The author consistently goes beyond the geographical dominant, dividing the territory of Ukrainians settlement in natural areas – Polesia, Forest Steppe, Steppe, and the Carpathians. Some historical lands (for example Podolia, Poltava region, Tavria, and Budzhak) are located entirely within a single natural and geographical area, other lands can be distributed on the areas of Forest Steppe and Polesia (for example Volyn, Kyiv region, Chernihiv region), Forest Steppe and Steppe (Sloboda region), or Forest Steppe and the Carpathians (Bukovyna and Galicia).
A GIRL AND A YOUNG LADY IN HOLIDAY ATTIRE (FROM THE COLLECTION OF VOLYN ETHNOGRAPHY MUSEUM). DEMONSTRATED BY THE MUSEUM STAFF / Illustration from the book Ukrainian Traditional Clothing
Oksana Kosmina, Ph.D. in History, is an ethnographer by profession, an architect by education, and an artist in her world view. She presents the traditional Ukrainian clothing in two dimensions. The text contains all the necessary information about a wide range of women’s and men’s clothing in various regions, particular features of the materials used for making underwear and upper parts, accessories and jewelry, description of style and decor, etc. While the visual images show the items of clothing primarily as a highly artistic phenomenon thanks to the diligent work of the publishing house “Baltia-Druk,” expressive artistic design of the book (Liubov Androshchuk) and talented photographers Viktor Khmara, Vitalii Mashkov, and Oleksandr Ivanov.

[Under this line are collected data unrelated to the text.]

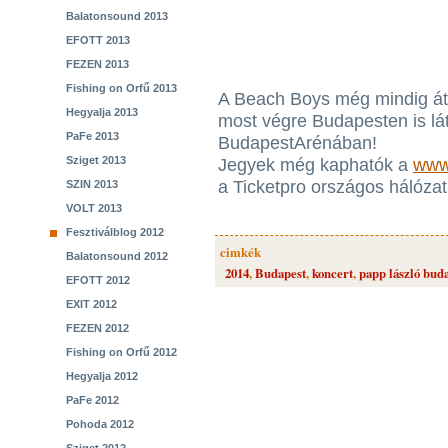
Balatonsound 2013
EFOTT 2013
FEZEN 2013
Fishing on Orfű 2013
A Beach Boys még mindig átl
Hegyalja 2013
most végre Budapesten is lá
PaFe 2013
BudapestArénában!
Sziget 2013
Jegyek még kaphatók a
www.
a Ticketpro országos hálóza
SZIN 2013
VOLT 2013
Fesztiválblog 2012
cimkék
Balatonsound 2012
2014
,
Budapest
,
koncert
,
papp lászló bud
EFOTT 2012
EXIT 2012
FEZEN 2012
Fishing on Orfű 2012
Hegyalja 2012
PaFe 2012
Pohoda 2012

Readers are greatly impressed with the careful selection and interdependence of practically all components of the two volume publication, which makes it similar to a slender and graceful architectural structure or a complex musical piece, where the topics outlined by the overture develop in the further parts of an opera or a symphony. The publishers picked an optimal album format for publishing such type of work, close to square shape, combination of opaque cover with silver fabric on the rounded spine, harmonious in color and texture.
There is also an interesting design of headers with varying patterns for each unit. In general, the word “game” can be a key word to describe the entire publication. Traditional costumes on modern girls and boys, young men and women (there are no older people among the models) is, of course, clearly a theatrical move.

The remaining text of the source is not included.